- _GOAL OF THE EXERCISE_
Examine the records below and count how many lines contain the string "RunPeriod". Give only the number.

----------

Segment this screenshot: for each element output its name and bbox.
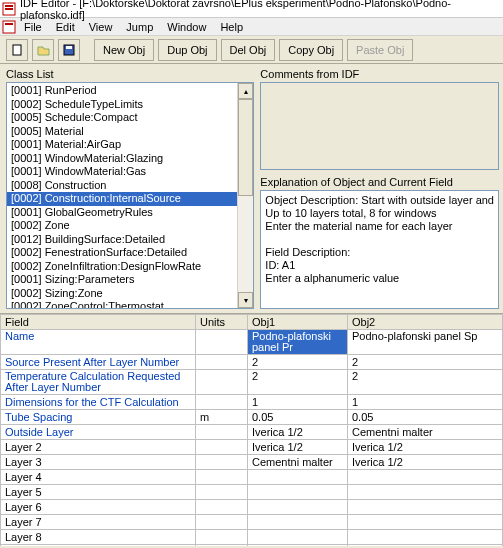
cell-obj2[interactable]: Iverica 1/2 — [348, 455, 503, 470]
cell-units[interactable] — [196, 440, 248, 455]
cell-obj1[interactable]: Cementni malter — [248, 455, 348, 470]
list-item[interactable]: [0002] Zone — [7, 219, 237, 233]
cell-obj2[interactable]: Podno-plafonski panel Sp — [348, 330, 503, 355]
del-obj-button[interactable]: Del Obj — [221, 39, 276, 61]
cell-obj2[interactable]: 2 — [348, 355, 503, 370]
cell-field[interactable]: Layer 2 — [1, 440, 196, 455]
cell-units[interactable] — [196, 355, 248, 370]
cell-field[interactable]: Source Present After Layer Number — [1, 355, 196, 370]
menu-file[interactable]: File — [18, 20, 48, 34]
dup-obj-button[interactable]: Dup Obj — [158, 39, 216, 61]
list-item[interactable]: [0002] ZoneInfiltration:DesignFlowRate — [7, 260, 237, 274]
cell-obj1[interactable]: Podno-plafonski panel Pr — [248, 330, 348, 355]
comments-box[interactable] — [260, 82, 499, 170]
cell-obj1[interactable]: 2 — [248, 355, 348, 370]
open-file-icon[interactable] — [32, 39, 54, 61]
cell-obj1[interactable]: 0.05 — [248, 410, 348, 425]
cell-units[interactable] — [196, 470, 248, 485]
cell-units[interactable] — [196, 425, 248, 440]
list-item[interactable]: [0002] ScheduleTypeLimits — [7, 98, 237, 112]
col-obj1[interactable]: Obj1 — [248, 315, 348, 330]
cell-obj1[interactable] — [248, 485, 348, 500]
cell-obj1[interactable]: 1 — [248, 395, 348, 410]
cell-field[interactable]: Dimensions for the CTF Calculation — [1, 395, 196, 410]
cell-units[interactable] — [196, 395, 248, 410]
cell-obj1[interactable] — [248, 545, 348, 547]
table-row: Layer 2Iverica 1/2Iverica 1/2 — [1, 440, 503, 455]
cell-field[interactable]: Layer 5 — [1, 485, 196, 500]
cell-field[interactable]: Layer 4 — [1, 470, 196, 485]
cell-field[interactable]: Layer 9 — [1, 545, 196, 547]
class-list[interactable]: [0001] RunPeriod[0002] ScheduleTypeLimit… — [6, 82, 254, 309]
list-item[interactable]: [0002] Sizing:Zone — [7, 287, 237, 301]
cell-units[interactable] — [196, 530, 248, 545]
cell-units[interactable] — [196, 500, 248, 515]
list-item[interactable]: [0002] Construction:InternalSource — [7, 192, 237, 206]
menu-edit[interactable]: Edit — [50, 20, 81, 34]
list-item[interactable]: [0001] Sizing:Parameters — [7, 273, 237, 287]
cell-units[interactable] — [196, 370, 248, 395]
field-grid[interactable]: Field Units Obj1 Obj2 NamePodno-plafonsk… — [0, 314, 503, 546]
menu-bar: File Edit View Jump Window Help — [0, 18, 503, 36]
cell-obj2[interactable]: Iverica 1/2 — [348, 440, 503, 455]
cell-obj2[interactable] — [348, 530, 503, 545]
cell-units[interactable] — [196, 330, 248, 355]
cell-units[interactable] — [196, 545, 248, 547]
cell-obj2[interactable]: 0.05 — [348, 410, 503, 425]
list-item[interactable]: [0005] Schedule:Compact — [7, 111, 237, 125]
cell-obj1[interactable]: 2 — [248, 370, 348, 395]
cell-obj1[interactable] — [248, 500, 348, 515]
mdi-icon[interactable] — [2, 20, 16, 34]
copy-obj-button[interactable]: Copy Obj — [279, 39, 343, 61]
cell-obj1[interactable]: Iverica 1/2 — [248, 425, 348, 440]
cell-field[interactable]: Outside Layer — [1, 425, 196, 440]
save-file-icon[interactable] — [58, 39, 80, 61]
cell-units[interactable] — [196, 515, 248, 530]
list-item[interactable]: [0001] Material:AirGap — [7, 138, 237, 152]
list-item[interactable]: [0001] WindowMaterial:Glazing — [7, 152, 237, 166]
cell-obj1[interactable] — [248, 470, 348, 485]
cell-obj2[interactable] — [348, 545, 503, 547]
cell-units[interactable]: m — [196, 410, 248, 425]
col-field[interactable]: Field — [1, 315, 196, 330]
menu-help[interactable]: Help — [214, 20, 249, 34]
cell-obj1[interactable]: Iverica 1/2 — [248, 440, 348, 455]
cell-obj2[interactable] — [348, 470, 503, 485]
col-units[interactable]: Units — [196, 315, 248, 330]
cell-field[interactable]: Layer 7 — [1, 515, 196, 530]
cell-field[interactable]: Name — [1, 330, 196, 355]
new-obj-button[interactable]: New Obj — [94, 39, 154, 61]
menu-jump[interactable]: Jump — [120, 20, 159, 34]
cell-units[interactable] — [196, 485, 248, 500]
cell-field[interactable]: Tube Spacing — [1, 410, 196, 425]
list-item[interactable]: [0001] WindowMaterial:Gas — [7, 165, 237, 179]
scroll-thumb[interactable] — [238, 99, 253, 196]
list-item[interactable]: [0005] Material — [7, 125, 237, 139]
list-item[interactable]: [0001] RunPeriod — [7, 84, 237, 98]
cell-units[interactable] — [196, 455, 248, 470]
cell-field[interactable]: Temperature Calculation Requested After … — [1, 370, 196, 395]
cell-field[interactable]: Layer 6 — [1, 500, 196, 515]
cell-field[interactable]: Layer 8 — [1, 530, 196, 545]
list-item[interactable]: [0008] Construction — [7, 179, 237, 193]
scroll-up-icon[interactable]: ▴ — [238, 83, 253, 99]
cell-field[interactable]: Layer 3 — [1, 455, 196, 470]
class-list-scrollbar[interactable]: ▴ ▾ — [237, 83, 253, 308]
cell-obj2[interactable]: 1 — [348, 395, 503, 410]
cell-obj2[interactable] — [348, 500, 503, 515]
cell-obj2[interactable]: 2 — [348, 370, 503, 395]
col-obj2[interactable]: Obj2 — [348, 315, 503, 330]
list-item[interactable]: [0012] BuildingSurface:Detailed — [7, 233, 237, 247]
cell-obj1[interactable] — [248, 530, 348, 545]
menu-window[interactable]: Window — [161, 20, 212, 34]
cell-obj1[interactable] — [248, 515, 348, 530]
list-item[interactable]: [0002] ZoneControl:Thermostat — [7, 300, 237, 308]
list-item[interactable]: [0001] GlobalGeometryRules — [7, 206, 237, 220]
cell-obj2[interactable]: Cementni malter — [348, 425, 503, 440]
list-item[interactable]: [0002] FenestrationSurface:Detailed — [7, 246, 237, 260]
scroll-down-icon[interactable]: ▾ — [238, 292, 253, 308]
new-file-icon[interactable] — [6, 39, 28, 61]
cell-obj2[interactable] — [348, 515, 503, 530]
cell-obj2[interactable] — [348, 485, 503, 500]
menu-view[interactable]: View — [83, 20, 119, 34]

----------

- _PROBLEM SOLUTION_
2